An added, and not entirely unintended benefit was that Ward had achieved somewhat of a rapprochement with the foreign authorities in Shanghai, thanks to the general opinion of the international community decidedly souring on the Taiping. While the British and French were wary of supporting the Qing directly, they were willing to lend their services in theoretical support of the EVA, and so EVA and foreign regular troops operated in tandem in what was sometimes termed the ‘thirty-mile radius’ campaigns, so named because officially, British support for Ward would not extend more than 30 miles from Shanghai. Having Ward around thus gave Qing authorities a somewhat roundabout way of gaining additional military support from European regular forces.

—– 298.2 —–2022-04-07 13:03:11+08:00:

Ward’s death in battle in September 1862 led to the EVA being put essentially out of action for the next six months while its senior command was reorganised. While briefly under the command of Henry Burgevine, British authorities successfully petitioned for the force to be placed under the command of a British officer, in the event Charles Gordon of the Royal Engineers, who took up command in March 1863. I discuss the specifics of that period, and Gordon’s eventual appointment, in more detail here. Under Gordon, the Qing’s reasons for maintaining the EVA were in many ways much the same. An added benefit, though, was the direct British stake in the EVA through having appointed British officers. However, the EVA still remained part of the Qing’s armed forces, such that its involvement in the war provided little leverage for foreign interests.
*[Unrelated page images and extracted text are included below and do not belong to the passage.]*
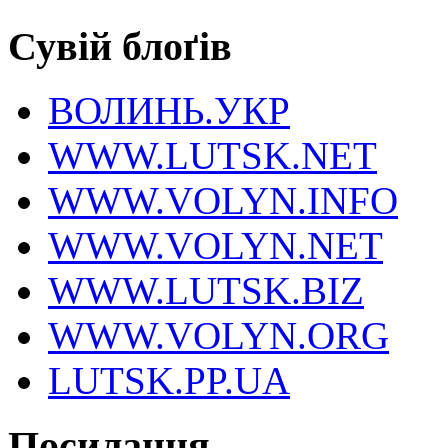
Сувій блоґів
ВОЛИНЬ.УКР
WWW.LUTSK.NET
WWW.VOLYN.INFO
WWW.VOLYN.NET
WWW.LUTSK.BIZ
WWW.VOLYN.ORG
LUTSK.PP.UA
Посилання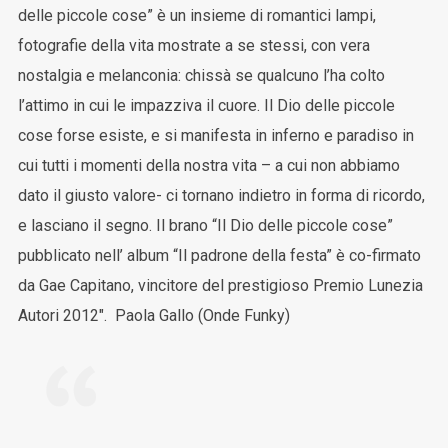
delle piccole cose” è un insieme di romantici lampi,
fotografie della vita mostrate a se stessi, con vera
nostalgia e melanconia: chissà se qualcuno l’ha colto
l’attimo in cui le impazziva il cuore. Il Dio delle piccole
cose forse esiste, e si manifesta in inferno e paradiso in
cui tutti i momenti della nostra vita – a cui non abbiamo
dato il giusto valore- ci tornano indietro in forma di ricordo,
e lasciano il segno. Il brano “Il Dio delle piccole cose”
pubblicato nell’ album “Il padrone della festa” è co-firmato
da Gae Capitano, vincitore del prestigioso Premio Lunezia
Autori 2012″. Paola Gallo (Onde Funky)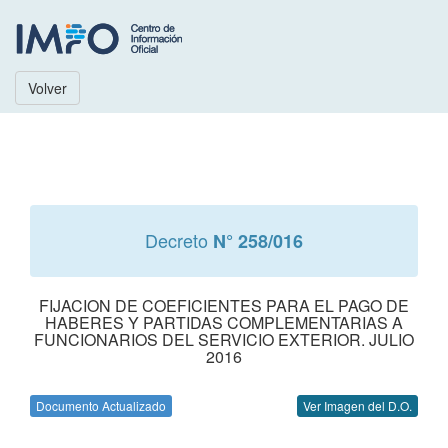
Volver
Decreto
N° 258/016
FIJACION DE COEFICIENTES PARA EL PAGO DE
HABERES Y PARTIDAS COMPLEMENTARIAS A
FUNCIONARIOS DEL SERVICIO EXTERIOR. JULIO
2016
Documento Actualizado
Ver Imagen del D.O.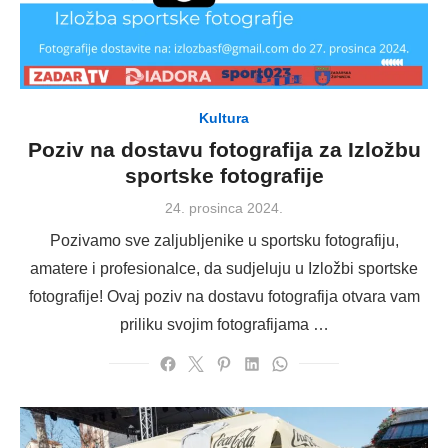
Kultura
Poziv na dostavu fotografija za Izložbu
sportske fotografije
Posted
24. prosinca 2024.
on
Pozivamo sve zaljubljenike u sportsku fotografiju,
amatere i profesionalce, da sudjeluju u Izložbi sportske
fotografije! Ovaj poziv na dostavu fotografija otvara vam
priliku svojim fotografijama …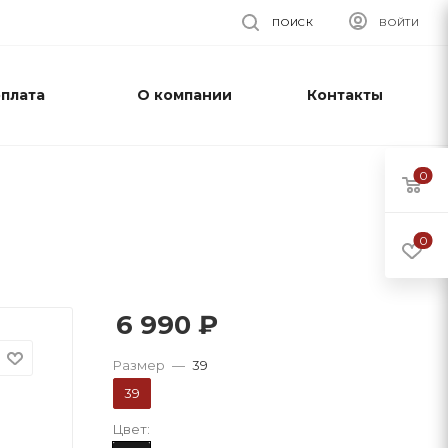
ПОИСК
ВОЙТИ
оплата
О компании
Контакты
0
0
6 990
₽
Размер
—
39
39
Цвет: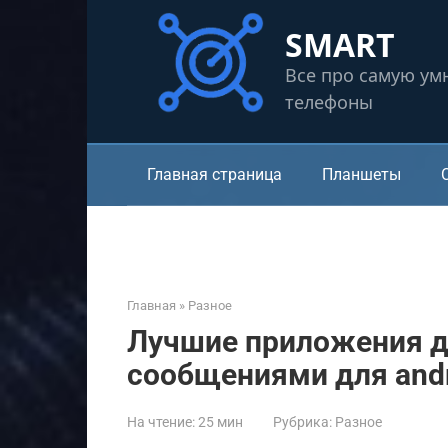
Перейти
SMART
к
контенту
Все про самую ум
телефоны
Главная страница
Планшеты
Главная
»
Разное
Лучшие приложения д
сообщениями для andr
На чтение:
25 мин
Рубрика:
Разное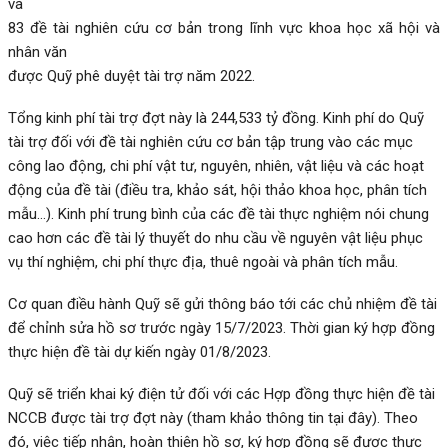
và
83 đề tài nghiên cứu cơ bản trong
lĩnh vực khoa
học xã hội và
nhân văn
được Quỹ
phê duyệt
tài trợ
năm
2022
.
Tổng kinh phí tài trợ đợt này là
244,533
tỷ đồng. Kinh phí
do Quỹ
tài trợ đối với đề tài
nghiên cứu cơ bản
tập trung vào các mục
công lao động, chi phí vật tư, nguyên, nhiên, vật liệu và các hoạt
động
của đề tài
(điều tra, khảo sát, hội thảo khoa học
, phân tích
mẫu
…
).
Kinh phí trung bình của các đề tài thực nghiệm nói chung
cao hơn các đề tài lý thuyết do nhu cầu về nguyên
vật
liệu phục
vụ thí nghiệm, chi phí thực địa, thuê ngoài và phân tích mẫu.
Cơ quan điều hành Quỹ sẽ gửi thông báo tới các chủ nhiệm đề tài
để chỉnh sửa hồ sơ
trước ngày
1
5
/
7
/2023
. Thời gian ký hợp đồng
thực hiện đề tài dự kiến
ngày
01
/
8
/2023
.
Quỹ
sẽ
triển khai ký
điện tử
đối với các Hợp đồng thực hiện đề tài
NCCB
được tài trợ đợt này
(
tham khảo thông tin tại đây
)
.
Theo
đó,
việc tiếp nhận, hoàn thiện hồ sơ, ký hợp đồng
sẽ được th
ực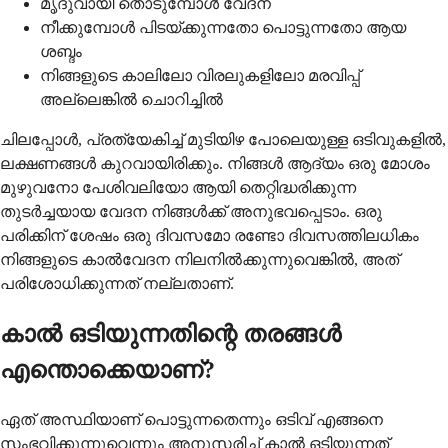
മൃദുവായി തൊടുമ്പോള്‍ വേദന
നീക്കുമ്പോള്‍ പിടയ്ക്കുന്നതോ പൊട്ടുന്നതോ ആയ
ശബ്ദം
നിങ്ങളുടെ കാലിലോ വിരലുകളിലോ മരവിപ്പ്
അല്ലെങ്കില്‍ ചൊറിച്ചില്‍
ചിലപ്പോള്‍, പ്രത്യേകിച്ച് മുടിയിഴ പോലെയുള്ള ഒടിവുകളില്‍,
ലക്ഷണങ്ങള്‍ കുറവായിരിക്കും. നിങ്ങള്‍ ആദ്യം ഒരു മോശം
മുഴുവനോ പേശിവലിയോ ആയി തെറ്റിദ്ധരിക്കുന്ന
തുടര്‍ച്ചയായ വേദന നിങ്ങള്‍ക്ക് അനുഭവപ്പെടാം. ഒരു
പരിക്കിന് ശേഷം ഒരു ദിവസമോ രണ്ടോ ദിവസത്തിലധികം
നിങ്ങളുടെ കാല്‍വേദന നിലനില്‍ക്കുന്നുവെങ്കില്‍, അത്
പരിശോധിക്കുന്നത് നല്ലതാണ്.
കാല്‍ ഒടിയുന്നതിന്റെ തരങ്ങള്‍
എന്തൊക്കെയാണ്?
ഏത് അസ്ഥിയാണ് പൊട്ടുന്നതെന്നും ഒടിവ് എങ്ങനെ
സംഭവിക്കുന്നുവെന്നും അനുസരിച്ച് കാല്‍ ഒടിയുന്നത്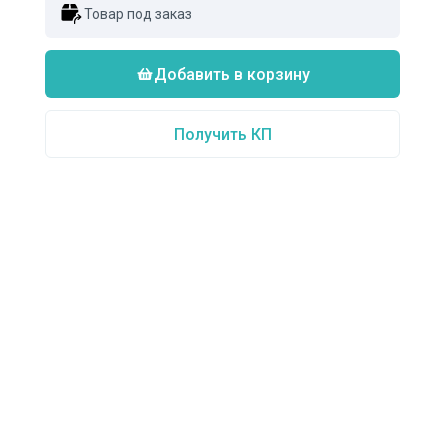
Товар под заказ
Добавить в корзину
Получить КП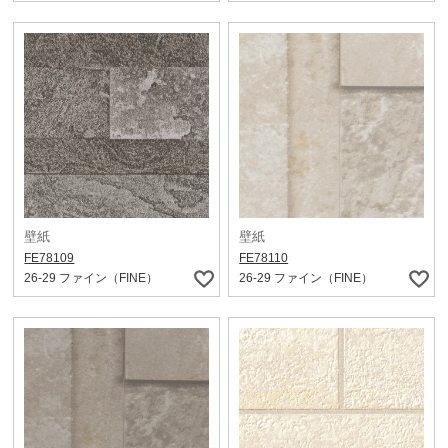
壁紙
壁紙
FE78109
FE78110
26-29 ファイン（FINE）
26-29 ファイン（FINE）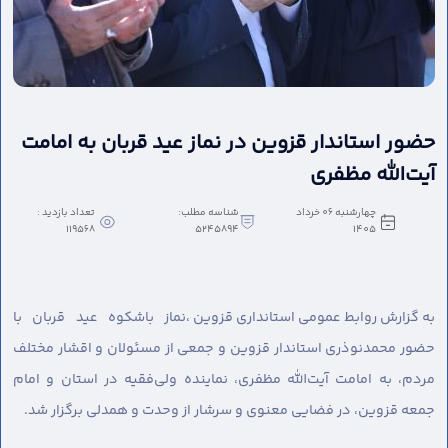
حضور استاندار قزوین در نماز عید قربان به امامت
آیت‌الله مظفری
چهارشنبه 06 خرداد
شناسه مطلب:
تعداد بازدید :
119568
5245894
1405
به گزارش روابط عمومی استانداری قزوین ،
نماز باشکوه عید قربان با
حضور محمدنوذری استاندار قزوین و جمعی از مسئولان و اقشار مختلف
مردم، به امامت آیت‌الله مظفری، نماینده ولی‌فقیه در استان و امام
جمعه قزوین، در فضایی معنوی و سرشار از وحدت و همدلی برگزار شد.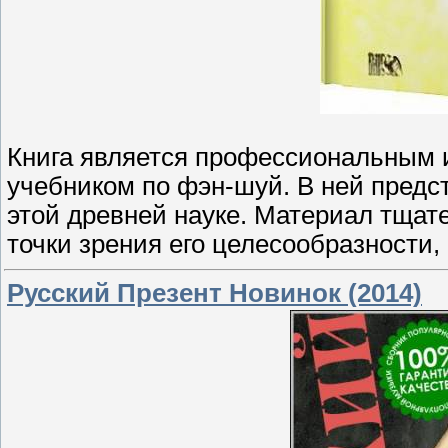
Книга является профессиональным 
учебником по фэн-шуй. В ней пред
этой древней науке. Материал тщат
точки зрения его целесообразности,
Русский Презент Новинок (2014)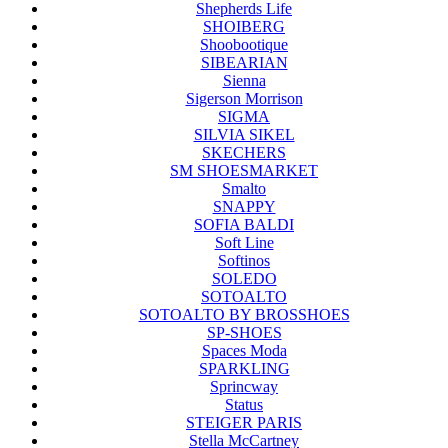
Shepherds Life
SHOIBERG
Shoobootique
SIBEARIAN
Sienna
Sigerson Morrison
SIGMA
SILVIA SIKEL
SKECHERS
SM SHOESMARKET
Smalto
SNAPPY
SOFIA BALDI
Soft Line
Softinos
SOLEDO
SOTOALTO
SOTOALTO BY BROSSHOES
SP-SHOES
Spaces Moda
SPARKLING
Sprincway
Status
STEIGER PARIS
Stella McCartney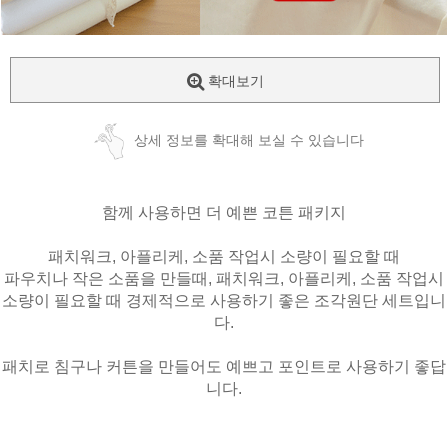
확대보기
상세 정보를 확대해 보실 수 있습니다
함께 사용하면 더 예쁜 코튼 패키지
패치워크, 아플리케, 소품 작업시 소량이 필요할 때
파우치나 작은 소품을 만들때, 패치워크, 아플리케, 소품 작업시
소량이 필요할 때 경제적으로 사용하기 좋은 조각원단 세트입니
다.
패치로 침구나 커튼을 만들어도 예쁘고 포인트로 사용하기 좋답
니다.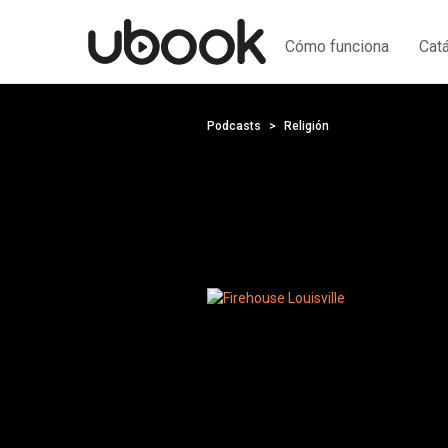
Cómo funciona
Cat
Podcasts
Religión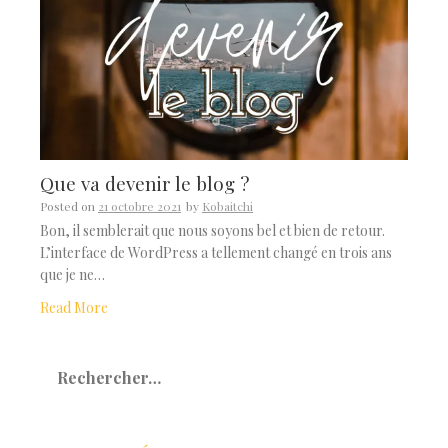
Que va devenir le blog ?
Posted on
21 octobre 2021
by
Kobaitchi
Bon, il semblerait que nous soyons bel et bien de retour.
L’interface de WordPress a tellement changé en trois ans
que je ne…
Read More
Rechercher :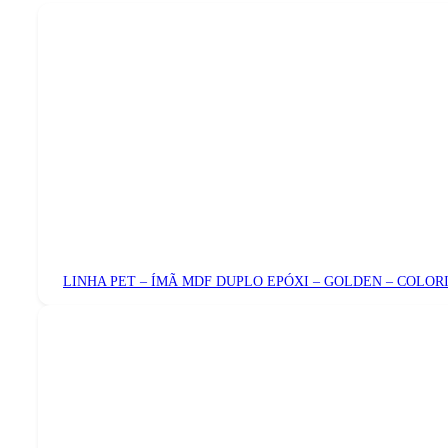
LINHA PET – ÍMÃ MDF DUPLO EPÓXI – GOLDEN – COLOR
Yet the EVA was ultimately also somewhat of a liability. Rather than an elite reserve, under Gordon it was typically employed as a vanguard, and suffered continual attrition that was often made up for by recruiting Taiping POWs of questionable quality and loyalty. This attrition was worsened by the fact that, although Gordon was generally favoured by Qing government officials, he lacked the influence over the Shanghai bankers that Ward had, and was unwilling to press either them or the Qing government for funding to pay his troops. Arguably, more men deserted for lack of pay than were lost in combat. Amid all this, Gordon himself was becoming somewhat of a political problem spot. Li Hongzhang very much did not approve of Gordon’s piecemeal recruitment of Taiping POWs to reinforce his losses, while Gordon abruptly resigned after Li ordered the execution of a group of Taiping officers in Suzhou who had surrendered the city after Gordon had promised amnesty for them. The tensions between various interests relating to the EVA had reached an insoluble point, and although it continued to exist for some months afterward after Gordon was placated, it was dissolved in April 1864.

The Franco-Chinese Corps

Rather confusingly, the Taiping War saw at least two separate contingents dubbed the Corps Franco-Chinois, which coexisted and occasionally saw officers transfer from one to the other. The earlier, smaller force was the Franco-Chinese Corps of Jiangsu, formed in June 1861 by Captain Adrian Tardif de Moidrey of the French Army at the suggestion of Vice-Admiral Auguste Prôtet of the French Navy. You will note that this in fact predated the Ever-Victorious Army ‘proper’ by some months, although its function was somewhat different: whereas Ward’s EVA was a largely infantry force subordinated to Qing authorities, the Franco-Chinese Corps of Jiangsu was instead a small mixed unit under direct French command.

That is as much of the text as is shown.